Power iteration clustering (PIC) is a scalable and efficient algorithm for clustering vertices of a graph given pairwise similarties as edge properties. MLlib includes an implementation of PIC, which takes an RDD of (srcId, dstId, similarity) tuples and outputs a model with the clustering assignments. The similarities must be nonnegative. PIC assumes that the similarity measure is symmetric. A pair (srcId, dstId) regardless of the ordering should appear at most once in the input data. You may use print statements for debugging but comment any print statements you added before submitting.

  • For this question, your task is computing pairwise similarities between all patients. Please implement your code in jaccardSimilarityAllPatients(). DO NOT change the method signature and you are allowed to add any other secondary methods that you can call from this method. In Main.main you will see how this method is invoked [10 points]
  • Please complete runPIC(). It is just a kind of wrapper to call Spark’s built-in PIC implementation. You need to pass all pair similarities you get from the previous question as input for this function. Then, you can pass it though Spark’s PIC implementation with the proper configuration. Please refer to PIC doc in spark. Use three clusters and 100 for maximum iterations. You have to return the clustering result as RDD[(patientID, clusterLabel)] where the type of variables are patientID: Long and clusterLabel: Int. [10 points]

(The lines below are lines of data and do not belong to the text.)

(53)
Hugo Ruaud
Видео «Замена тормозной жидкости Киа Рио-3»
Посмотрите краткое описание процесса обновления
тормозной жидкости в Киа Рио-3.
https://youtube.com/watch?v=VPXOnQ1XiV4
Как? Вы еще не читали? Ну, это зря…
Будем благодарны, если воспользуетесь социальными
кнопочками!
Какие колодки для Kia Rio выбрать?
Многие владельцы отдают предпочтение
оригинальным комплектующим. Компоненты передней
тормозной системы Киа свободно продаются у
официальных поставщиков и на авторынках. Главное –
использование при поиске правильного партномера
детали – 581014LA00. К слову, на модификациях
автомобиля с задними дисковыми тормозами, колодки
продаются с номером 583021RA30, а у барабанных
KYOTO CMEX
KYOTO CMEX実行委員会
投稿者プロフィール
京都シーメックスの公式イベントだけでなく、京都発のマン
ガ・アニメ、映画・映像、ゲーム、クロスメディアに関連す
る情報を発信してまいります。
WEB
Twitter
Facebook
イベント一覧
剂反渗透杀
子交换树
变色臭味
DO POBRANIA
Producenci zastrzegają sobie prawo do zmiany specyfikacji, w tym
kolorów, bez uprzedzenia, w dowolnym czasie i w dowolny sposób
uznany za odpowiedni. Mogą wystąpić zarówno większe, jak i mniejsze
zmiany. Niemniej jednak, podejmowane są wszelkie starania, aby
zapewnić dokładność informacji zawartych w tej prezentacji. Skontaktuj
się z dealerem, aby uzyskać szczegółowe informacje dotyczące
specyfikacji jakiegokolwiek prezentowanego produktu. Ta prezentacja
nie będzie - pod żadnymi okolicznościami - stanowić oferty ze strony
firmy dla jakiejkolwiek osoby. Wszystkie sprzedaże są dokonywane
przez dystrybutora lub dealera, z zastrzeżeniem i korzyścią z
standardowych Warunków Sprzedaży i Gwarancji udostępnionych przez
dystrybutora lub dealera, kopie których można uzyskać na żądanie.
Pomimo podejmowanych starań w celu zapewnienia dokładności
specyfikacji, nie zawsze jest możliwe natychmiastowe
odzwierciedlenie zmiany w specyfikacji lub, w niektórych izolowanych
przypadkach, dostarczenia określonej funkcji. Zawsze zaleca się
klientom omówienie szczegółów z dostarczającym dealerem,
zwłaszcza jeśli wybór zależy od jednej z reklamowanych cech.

5             Submission[5 points]

The folder structure of your submission should match the folder structure listed below or your code will not be graded. You can display your folder structure using the tree command. All unrelated files will be discarded during testing. It is your duty to make sure your code can be compiled with the provided SBT.

<your gtid>-<your gt account>-hw4

|– build.sbt

|– project

|                 |– build.properties

|                — plugins.sbt

|– src

|           — main

|                       — scala

|                               — edu

|                                          — gatech

|                                                    — cse6250

|                                                                |– clustering

|                                                          |                      — PowerIterationClustering.scala

|                                                                 |– graphconstruct

|                                                          |                — GraphLoader.scala

|                                                              |– helper

|                                                          |               — CSVHelper.scala

|                                                          |                 — SparkHelper.scala

|                                                              |– jaccard

|                                                          |               — Jaccard.scala

|                                                            |– main

|                                                                       |              — Main.scala
| |– model
|                                                                       |              — models.scala
| — randomwalk
| — Randomwalk.scala

Create a tar archive of the folder above with the following command and submit the tar file.

tar -czvf <your gtid>-<your gt account>-hw4.tar.gz

<your gtid>-<your gt account>-hw4

References

[1] J. Sun, H. Qu, D. Chakrabarti, and C. Faloutsos. Neighborhood formation and anomaly detection in bipartite graphs. In Fifth IEEE International Conference on Data Mining (ICDM’05), pages 8–pp. IEEE, 2005.